If the Obama Administration had hoped to get the bulk of Iran's current stockpile of enriched uranium out of the country under a new agreement for reprocessing abroad, those hopes are fading fast. The counter-proposal offered by Iran on Thursday contained such substantive revisions that Western officials are interpreting it as a rejection — at least of the aspect of the deal most important to the Western powers. More worrisome, perhaps, for the future of President Obama's engagement strategy may be the fact that although the deal contained some important concessions to Tehran, the possibility that President Mahmoud Ahmadinejad might embrace it sparked a storm of criticism from across the Iranian political spectrum. The agreement brokered by the International Atomic Energy Association Nuclear Agency in Vienna last week sought to bridge Western concerns that Iran's stockpile of low-enriched uranium could potentially be reprocessed into weapons material and Iran's need for fuel for a medical research reactor in Tehran. It requires Iran to provide the uranium for the fuel plates it needs from its own stocks, envisaging the transfer of an amount equivalent to some 75% of its stockpile to Russia by the end of the year for further processing.

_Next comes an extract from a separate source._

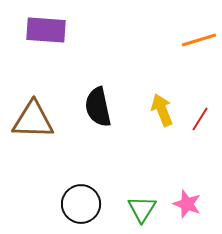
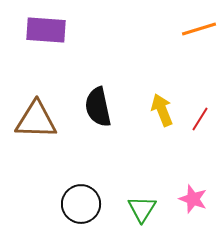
orange line: moved 11 px up
brown triangle: moved 3 px right
pink star: moved 6 px right, 5 px up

But according to Western officials briefed on Iran's response, Tehran wants instead to ship its uranium in smaller batches, and over a longer period of time. (Just as the Western powers suspect Iran of enriching uranium for ultimate conversion into bomb material, so do the Iranians suspect that the Vienna deal may fit with the Western goal of ending Iran's enrichment capability.) But Western officials warn that anything that leaves intact Iran's current stockpile — hypothetically enough to be reprocessed into a single crude atomic bomb should Iran decide to do so — is a deal-breaker. Although Iran continues to enrich uranium, replenishing the stocks of low enriched uranium shipped out under the deal would take about another year, during which time Western powers hope to negotiate an end to uranium enrichment in Iran. The aspect of the deal most welcomed by Tehran was the fact that it represented a kind of tacit acceptance of Iran's enrichment program — after all, the uranium that would be used to create the reactor fuel was enriched in violation of U.N. Security Council resolutions, and the deal was not even contingent on Iran heeding those resolutions. (Read more...)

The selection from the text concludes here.